Por otro lado, es muy llamativo que estos inanimados señores de la selva sean tan parecidos a los europeos —el hocico, la boca medio abierta enseñando la lengua y el ceño fruncido son calcados— y los “algo más peinados” colocados cerca de la piscina del hotel La Unión —soportes primigenios del mostrador de la farmacia La Purísima—, como si siguieran un patrón de moda por aquellos años decimonónicos, que no creo repitieran aburridamente en varias naciones del Viejo Continente con tal similitud. Baste el ejemplo de la Bella Durmiente del cementerio de Reina, con una hermana conocida en la península itálica.

Pudiera ser que existan otros familiares melenudos similares desperdigados por el mundo, pero solo sé de estos seis después de buscar por Internet.

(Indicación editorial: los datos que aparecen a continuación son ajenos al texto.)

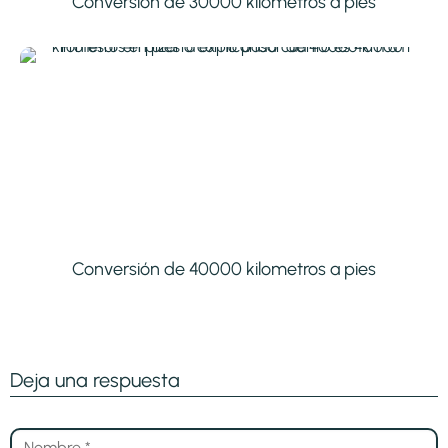
Conversión de 30000 kilometros a pies
Conversión de 40000 kilometros a pies
Deja una respuesta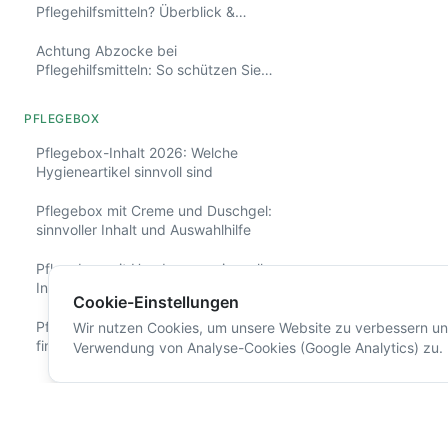
Pflegehilfsmitteln? Überblick &
Ursachen verste
Beispiele
richtig handeln.
Achtung Abzocke bei
Pflegehilfsmitteln: So schützen Sie
sich
PFLEGEBOX
Pflegebox-Inhalt 2026: Welche
Hygieneartikel sinnvoll sind
Pflegebox mit Creme und Duschgel:
sinnvoller Inhalt und Auswahlhilfe
Pflegebox mit Handcreme: sinnvoller
Inhalt, Auswahl und Kosten
Cookie-Einstellungen
Pflegebox online vergleichen: So
Wir nutzen Cookies, um unsere Website zu verbessern und
finden Sie Anbieter, Kosten und Inhalt
Verwendung von Analyse-Cookies (Google Analytics) zu.
Pflegebox-Anbieter wechseln: So
klappt der Wechsel ohne Stress
Wer ist der beste Pflegebox-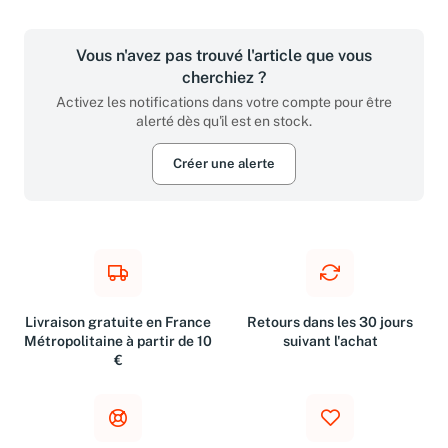
Résultats par page :
Vous n'avez pas trouvé l'article que vous
cherchiez ?
Activez les notifications dans votre compte pour être
alerté dès qu'il est en stock.
Créer une alerte
Livraison gratuite en France
Retours dans les 30 jours
Métropolitaine à partir de 10
suivant l'achat
€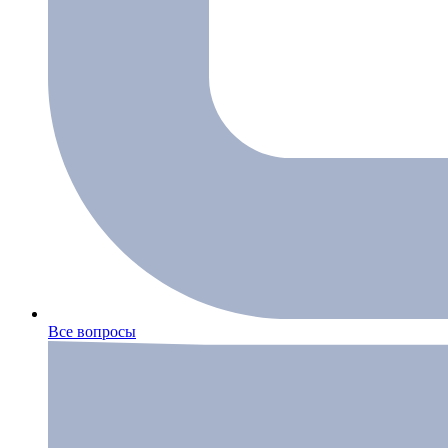
Все вопросы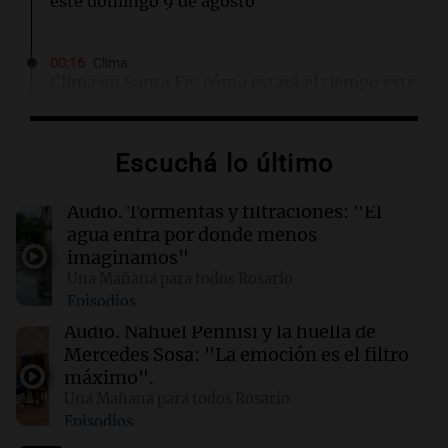
este domingo 9 de agosto
00:16
Clima
Clima en Santa Fe: cómo estará el tiempo este
domingo 9 de agosto
Escuchá lo último
00:10
Clima
Clima en Rosario: cómo estará el tiempo este
domingo 9 de agosto
Audio.
Tormentas y filtraciones: "El
agua entra por donde menos
imaginamos"
00:05
Clima
Una Mañana para todos Rosario
Clima en CABA: cómo estará el tiempo este
Episodios
domingo 9 de agosto
Audio.
Nahuel Pennisi y la huella de
Mercedes Sosa: "La emoción es el filtro
00:00
Clima
máximo".
Clima en Córdoba: cómo estará el tiempo este
Una Mañana para todos Rosario
domingo 9 de agosto
Episodios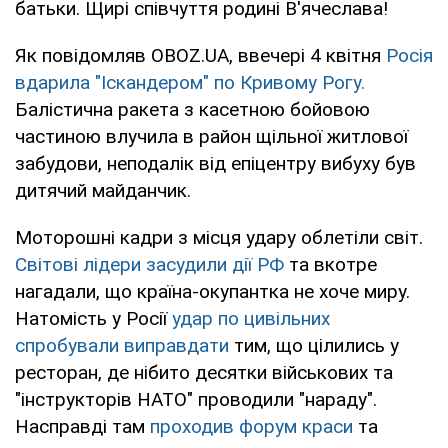
батьки. Щирі співчуття родині В'ячеслава!
Як повідомляв OBOZ.UA, ввечері 4 квітня
Росія
вдарила "Іскандером" по Кривому Рогу.
Балістична ракета з касетною бойовою
частиною влучила в район щільної житлової
забудови, неподалік від епіцентру вибуху був
дитячий майданчик.
Моторошні кадри з місця удару облетіли світ.
Світові лідери засудили дії РФ
та вкотре
нагадали, що країна-окупантка не хоче миру.
Натомість у Росії
удар по цивільних
спробували виправдати
тим, що цілились у
ресторан, де нібито десятки військових та
"інструкторів НАТО" проводили "нараду".
Насправді там
проходив форум краси
та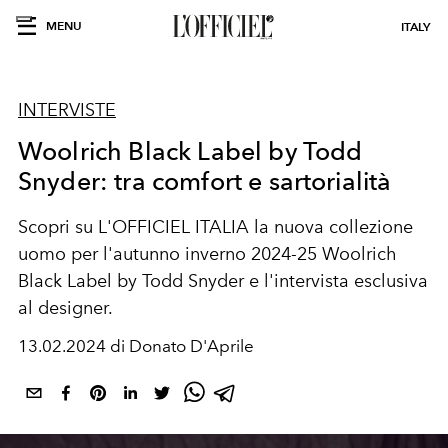
MENU
ITALY
INTERVISTE
Woolrich Black Label by Todd
Snyder: tra comfort e sartorialità
Scopri su L'OFFICIEL ITALIA la nuova collezione
uomo per l'autunno inverno 2024-25 Woolrich
Black Label by Todd Snyder e l'intervista esclusiva
al designer.
13.02.2024 di Donato D'Aprile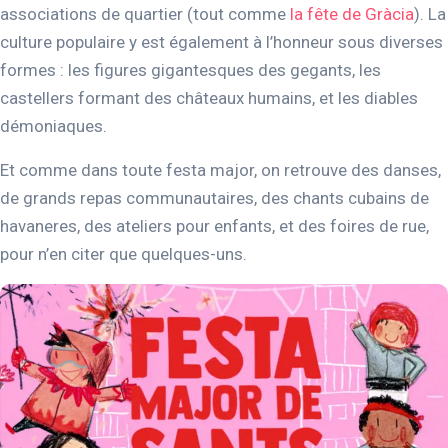
associations de quartier (tout comme
la fête de Gràcia
). La
culture populaire y est également à l’honneur sous diverses
formes : les figures gigantesques des gegants, les
castellers formant des châteaux humains, et les diables
démoniaques.
Et comme dans toute festa major, on retrouve des danses,
de grands repas communautaires, des chants cubains de
havaneres, des ateliers pour enfants, et des foires de rue,
pour n’en citer que quelques-uns.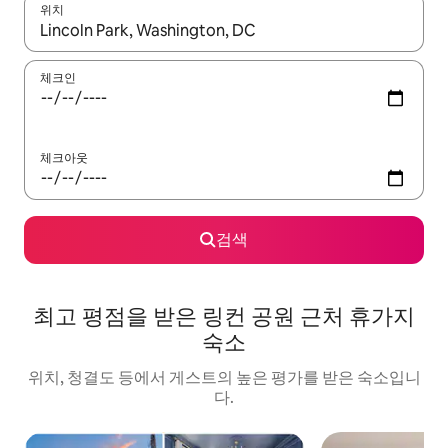
위치
결과가 나오면 위·아래 화살표 키를 사용하거나 터치 또는 스와이프
체크인
체크아웃
검색
최고 평점을 받은 링컨 공원 근처 휴가지
숙소
위치, 청결도 등에서 게스트의 높은 평가를 받은 숙소입니
다.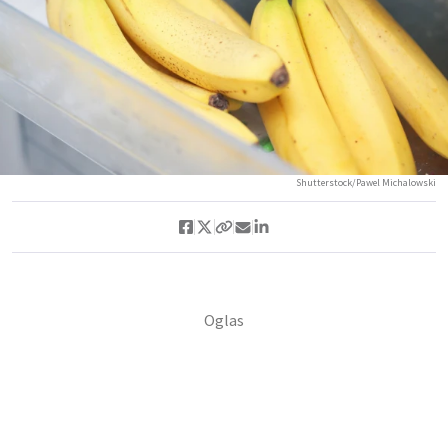
Shutterstock/Pawel Michalowski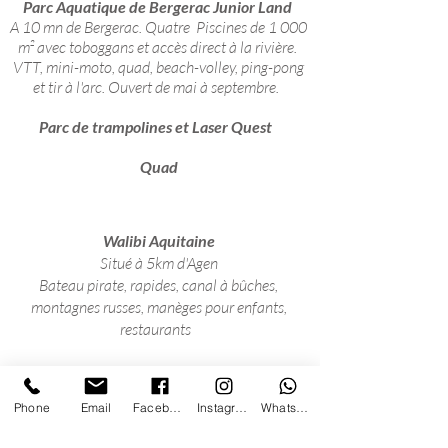
Parc Aquatique de Bergerac Junior Land
A 10 mn de Bergerac. Quatre Piscines de 1 000
m² avec toboggans et accès direct à la rivière.
VTT, mini-moto, quad, beach-volley, ping-pong
et tir à l'arc. Ouvert de mai à septembre.
Parc de trampolines et Laser Quest
Quad
Walibi Aquitaine
Situé à 5km d'Agen
Bateau pirate, rapides, canal à bûches,
montagnes russes, manèges pour enfants,
restaurants
Aquarium du Périgord Noir
Le plus grand aquarium intérieur privé d'Europe.
Phone
Email
Facebook
Instagram
WhatsApp
Ouvert tous les jours de mi février à mi
novembre.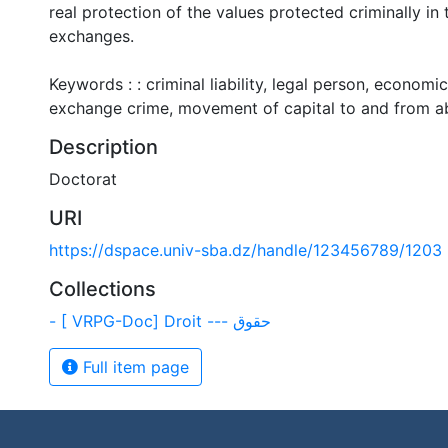
real protection of the values protected criminally in t
exchanges.
Keywords : : criminal liability, legal person, economic
exchange crime, movement of capital to and from a
Description
Doctorat
URI
https://dspace.univ-sba.dz/handle/123456789/1203
Collections
- [ VRPG-Doc] Droit --- حقوق
Full item page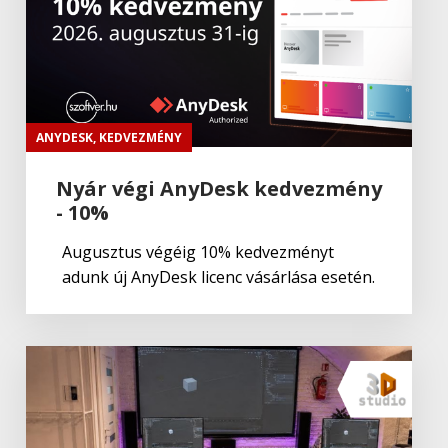
Wacom
Cintiq 16
Wacom
Wacom Intuos
ANYDESK
,
KEDVEZMÉNY
Nyár végi AnyDesk kedvezmény
- 10%
Grafika és design
,
Wacom
Wacom Intuos Pen Medium BT
Augusztus végéig 10% kedvezményt
adunk új AnyDesk licenc vásárlása esetén.
Grafika és design
,
Wacom
Wacom Intuos Pen Small BT
Wacom
Wacom Cintiq Pro 24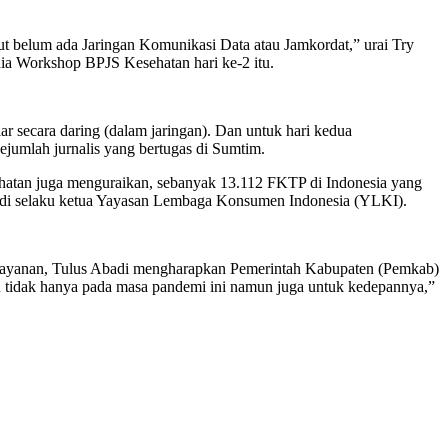
ut belum ada Jaringan Komunikasi Data atau Jamkordat,” urai Try
a Workshop BPJS Kesehatan hari ke-2 itu.
 secara daring (dalam jaringan). Dan untuk hari kedua
jumlah jurnalis yang bertugas di Sumtim.
ehatan juga menguraikan, sebanyak 13.112 FKTP di Indonesia yang
Abadi selaku ketua Yayasan Lembaga Konsumen Indonesia (YLKI).
 pelayanan, Tulus Abadi mengharapkan Pemerintah Kabupaten (Pemkab)
tu tidak hanya pada masa pandemi ini namun juga untuk kedepannya,”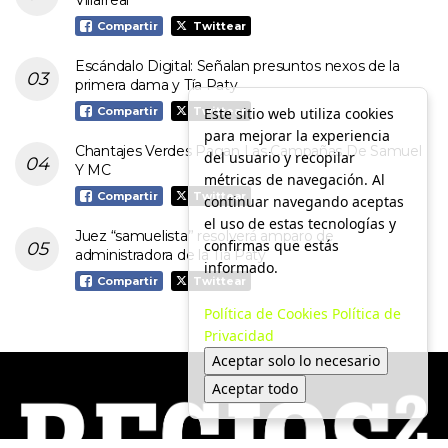
Compartir
Twittear
Escándalo Digital: Señalan presuntos nexos de la
primera dama y Tía Paty
Este sitio web utiliza cookies
Compartir
Twittear
para mejorar la experiencia
Chantajes Verdes Pagan Las Campañas De Samuel
del usuario y recopilar
Y MC
métricas de navegación. Al
Compartir
Twittear
continuar navegando aceptas
el uso de estas tecnologías y
Juez “samuelista” resolverá amparo de
confirmas que estás
administradora de la Tía Paty
informado.
Compartir
Twittear
Política de Cookies
Política de
Privacidad
Aceptar solo lo necesario
Aceptar todo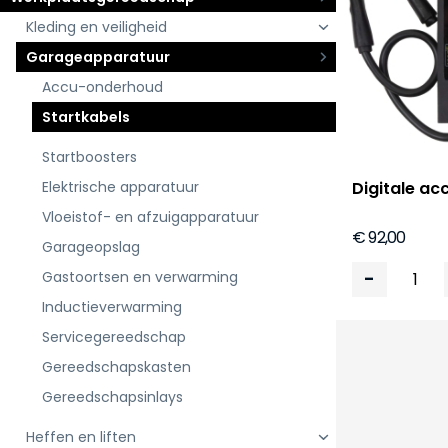
Kleding en veiligheid
Garageapparatuur
Accu-onderhoud
Startkabels
Startboosters
Elektrische apparatuur
Digitale ac
Vloeistof- en afzuigapparatuur
€ 92,00
Garageopslag
-
Gastoortsen en verwarming
Inductieverwarming
Servicegereedschap
Gereedschapskasten
Gereedschapsinlays
Heffen en liften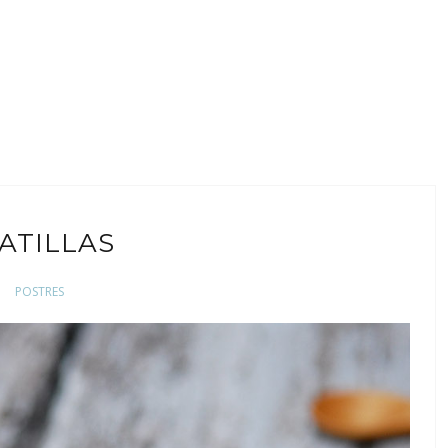
ATILLAS
POSTRES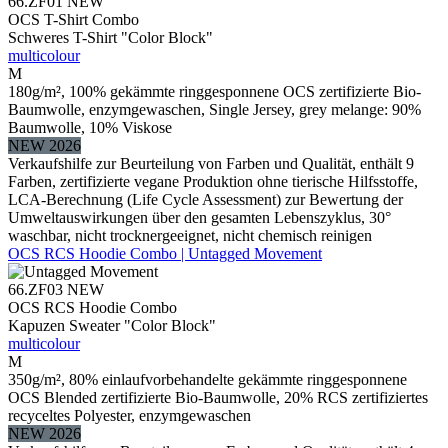
66.ZF01
NEW
OCS T-Shirt Combo
Schweres T-Shirt "Color Block"
multicolour
M
180g/m², 100% gekämmte ringgesponnene OCS zertifizierte Bio-
Baumwolle, enzymgewaschen, Single Jersey, grey melange: 90%
Baumwolle, 10% Viskose
NEW 2026
Verkaufshilfe zur Beurteilung von Farben und Qualität, enthält 9
Farben, zertifizierte vegane Produktion ohne tierische Hilfsstoffe,
LCA-Berechnung (Life Cycle Assessment) zur Bewertung der
Umweltauswirkungen über den gesamten Lebenszyklus, 30°
waschbar, nicht trocknergeeignet, nicht chemisch reinigen
OCS RCS Hoodie Combo | Untagged Movement
66.ZF03
NEW
OCS RCS Hoodie Combo
Kapuzen Sweater "Color Block"
multicolour
M
350g/m², 80% einlaufvorbehandelte gekämmte ringgesponnene
OCS Blended zertifizierte Bio-Baumwolle, 20% RCS zertifiziertes
recyceltes Polyester, enzymgewaschen
NEW 2026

Queda abierta para los expertos y especialistas la interrogante sobre identidad o vínculo de estas admirables piezas de la estatuaria. Por lo pronto, y con todo el respeto debido a estos anónimos y amenazadores monarcas del parque, debiéramos darles un nombre a cada uno, con cariño, como los que ostentan sus parientes Patience (Paciencia) y Fortitude (Fortaleza) desde 1911 frente a la New York Public Library, en la misma fría urbe desde donde pusieron proa a la Perla del Caribe hace algo más de siglo y medio, para cada día recibir al Sol con un rugido de bienvenida.

Fuente consultada:

1.- Oficina del Conservador de la Ciudad.